### Records supplied
+--
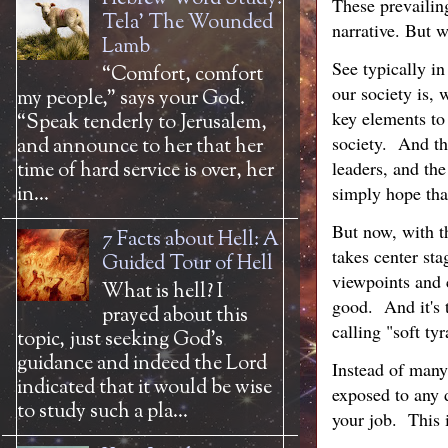
These prevailin
Tela' The Wounded
narrative. But 
Lamb
See typically in
“Comfort, comfort
our society is, 
my people,” says your God.
key elements to 
“Speak tenderly to Jerusalem,
society. And th
and announce to her that her
leaders, and th
time of hard service is over, her
in...
simply hope that
But now, with th
7 Facts about Hell: A
takes center sta
Guided Tour of Hell
viewpoints and 
What is hell? I
good. And it's 
prayed about this
calling "soft ty
topic, just seeking God’s
guidance and indeed the Lord
Instead of many 
indicated that it would be wise
exposed to any d
to study such a pla...
your job. This 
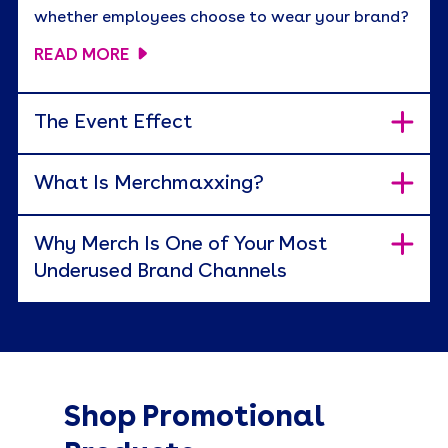
whether employees choose to wear your brand?
READ MORE
The Event Effect
What Is Merchmaxxing?
Why Merch Is One of Your Most
Underused Brand Channels
Shop Promotional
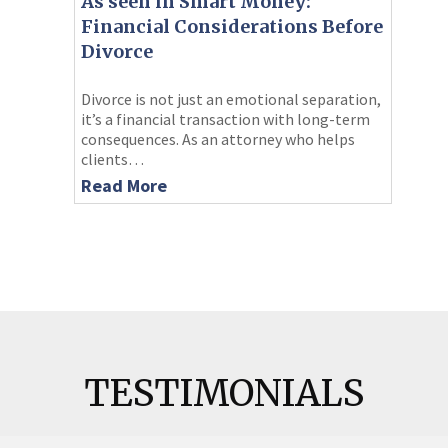
As seen in Smart Money:
Financial Considerations Before
Divorce
Divorce is not just an emotional separation,
it’s a financial transaction with long-term
consequences. As an attorney who helps
clients…
Read More
TESTIMONIALS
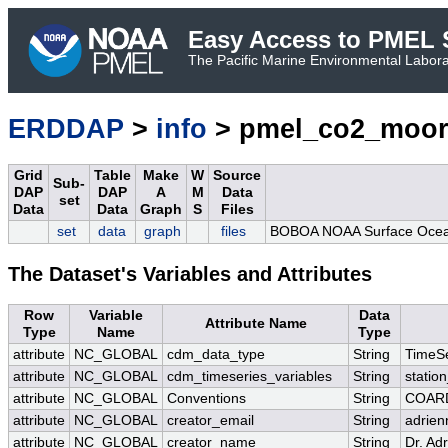
Easy Access to PMEL S
The Pacific Marine Environmental Laborat
ERDDAP
>
info
> pmel_co2_moor
Grid
Table
Make
W
Source
Sub-
DAP
DAP
A
M
Data
set
Data
Data
Graph
S
Files
set
data
graph
files
BOBOA NOAA Surface Ocean 
The Dataset's Variables and Attributes
Row
Variable
Data
Attribute Name
Type
Name
Type
attribute
NC_GLOBAL
cdm_data_type
String
TimeSe
attribute
NC_GLOBAL
cdm_timeseries_variables
String
station
attribute
NC_GLOBAL
Conventions
String
COARD
attribute
NC_GLOBAL
creator_email
String
adrien
attribute
NC_GLOBAL
creator_name
String
Dr. Ad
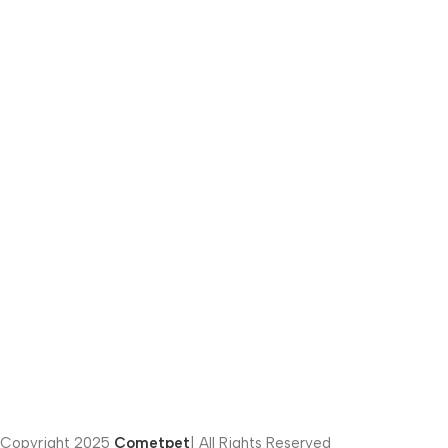
Email:
info@cometpets.com
Phone number:
(012) 281-41222
Address:
451 Fifth Settlement – Cairo – Egypt
Privacy Policy | Terms of Conditions
Copyright
2025
Cometpet
| All Rights Reserved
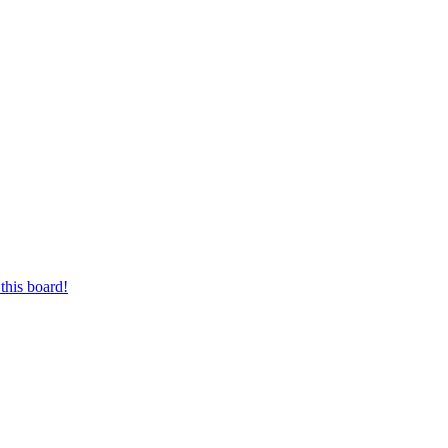
this board!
+--
### Problem
Return each entry exactly as given. Leave the images out.

### Answer to this problem
These prevailin
Tela' The Wounded
narrative. But 
Lamb
See typically in
“Comfort, comfort
our society is, 
my people,” says your God.
key elements to 
“Speak tenderly to Jerusalem,
society. And th
and announce to her that her
leaders, and th
time of hard service is over, her
in...
simply hope that
But now, with th
7 Facts about Hell: A
takes center sta
Guided Tour of Hell
viewpoints and 
What is hell? I
good. And it's 
prayed about this
calling "soft ty
topic, just seeking God’s
guidance and indeed the Lord
Instead of many 
indicated that it would be wise
exposed to any d
to study such a pla...
your job. This 
whether employees choose to wear your brand?
READ MORE
The Event Effect
What Is Merchmaxxing?
Why Merch Is One of Your Most
Underused Brand Channels
Shop Promotional
As seen in Smart Money:
Financial Considerations Before
Divorce
Divorce is not just an emotional separation,
it’s a financial transaction with long-term
consequences. As an attorney who helps
clients…
Read More
TESTIMONIALS
Easy Access to PMEL S
The Pacific Marine Environmental Laborat
ERDDAP
>
info
> pmel_co2_moor
Grid
Table
Make
W
Source
Sub-
DAP
DAP
A
M
Data
set
Data
Data
Graph
S
Files
set
data
graph
files
BOBOA NOAA Surface Ocean 
The Dataset's Variables and Attributes
Row
Variable
Data
Attribute Name
Type
Name
Type
attribute
NC_GLOBAL
cdm_data_type
String
TimeSe
attribute
NC_GLOBAL
cdm_timeseries_variables
String
station
attribute
NC_GLOBAL
Conventions
String
COARD
attribute
NC_GLOBAL
creator_email
String
adrien
attribute
NC_GLOBAL
creator_name
String
Dr. Ad
Email:
info@cometpets.com
Phone number:
(012) 281-41222
Address:
451 Fifth Settlement – Cairo – Egypt
Privacy Policy | Terms of Conditions
Copyright
2025
Cometpet
| All Rights Reserved
this board!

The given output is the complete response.